Tuesday, July 17, 2012

Tuesday Morning Links

This and that for your Tuesday reading.

- Dave Coles writes that the Harper Cons are using their power to protect the privacy of international arms dealers, while at the same time demanding stringent reporting requirements for labour unions and their members:
Labour unions are among the few institutions that can and do provide a counterbalance to the power of corporations. Yet the Conservatives are not requiring companies that bargain with trade unions to file detailed reports to the Canada Revenue Agency on their salary, political or lobbying spending. Additionally, they are not requiring other professional associations that collect fees or dues from their members, such as the Canadian Medical Association for example, to follow the terms of Bill C-377.

They are only requiring the institutions created to represent the interests of millions of workers across the country to file these detailed records. There is no other way to interpret this than as an attempt to disarm a political opponent.

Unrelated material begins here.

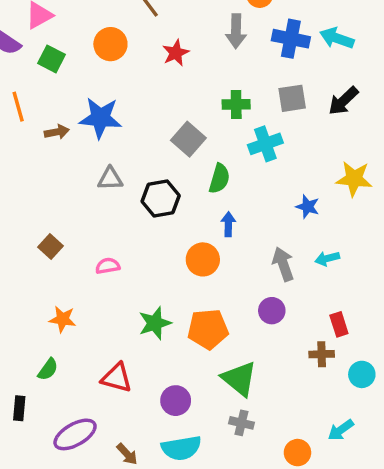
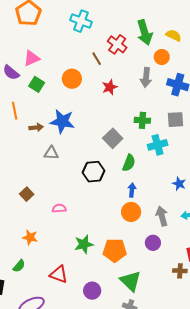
gray triangle: (110, 179) -> (51, 153), moved
orange circle: (203, 259) -> (131, 212), moved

Much like what Habib Massoud was hinting at when talking about those involved in the arms trade, the detailed reporting required by Bill C-377 will be burdensome, costly and threaten the privacy rights of many individuals, companies and organizations that work with unions. Incredibly, under the proposed legislation, labour-associated pension and benefit plans will be required to publicly disclose “the name and address” and a “description” of benefits paid to individuals greater than $5,000. This could include personal medical information.
- Barrie McKenna notes that Jim Flaherty is once again using the power of the federal government to let banks do whatever they want without consequences. And unfortunately Canada's government is far from the only one which is utterly failing in its obligation to defend the public interest in dealing with banks.

- And indeed, the U.K. is standing out in its emphasis on corporate "property", going so far as to make the names of seasons off limits for anybody other than Olympic sponsors:
Wearing purple caps and tops, the experts in trading and advertising working for the Olympic Delivery Authority (ODA) are heading the biggest brand protection operation staged in the UK. Under legislation specially introduced for the London Games, they have the right to enter shops and offices and bring court action with fines of up to £20,000.

Olympics organisers have warned businesses that during London 2012 their advertising should not include a list of banned words, including "gold", "silver" and "bronze", "summer", "sponsors" and "London".
- Finally, Erin Weir contrasts the Wall government's willingness to put public money into a new stadium in Regina against its missed opportunity to invest in renewable power. And the Globe and Mail points out the coincidence that the federal Cons are funding attacks on wind power while refusing to acknowledge massive health, safety and environmental risks associated with non-renewable resource extraction.